:: THE DATA
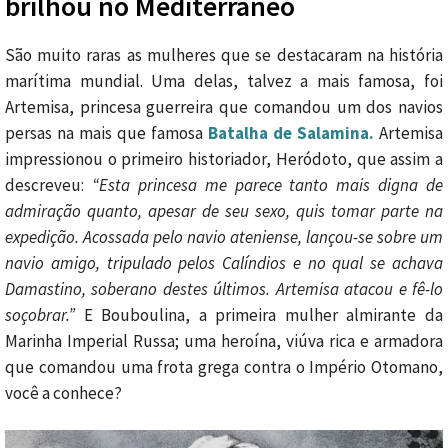
brilhou no Mediterrâneo
São muito raras as mulheres que se destacaram na história
marítima mundial. Uma delas, talvez a mais famosa, foi
Artemisa, princesa guerreira que comandou um dos navios
persas na mais que famosa
Batalha de Salamina.
Artemisa
impressionou o primeiro historiador, Heródoto, que assim a
descreveu:
“Esta princesa me parece tanto mais digna de
admiração quanto, apesar de seu sexo, quis tomar parte na
expedição. Acossada pelo navio ateniense, lançou-se sobre um
navio amigo, tripulado pelos Calíndios e no qual se achava
Damastino, soberano destes últimos. Artemisa atacou e fê-lo
soçobrar.”
E Bouboulina, a primeira mulher almirante da
Marinha Imperial Russa; uma heroína, viúva rica e armadora
que comandou uma frota grega contra o Império Otomano,
você a conhece?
::::
* _WORK INSTRUCTION_
Output only the lines from the line that contains "Marinha Imperial Russa;" through the end of the entries, both included, exactly as they appear.

* _ANSWER BELOW_
Marinha Imperial Russa; uma heroína, viúva rica e armadora
que comandou uma frota grega contra o Império Otomano,
você a conhece?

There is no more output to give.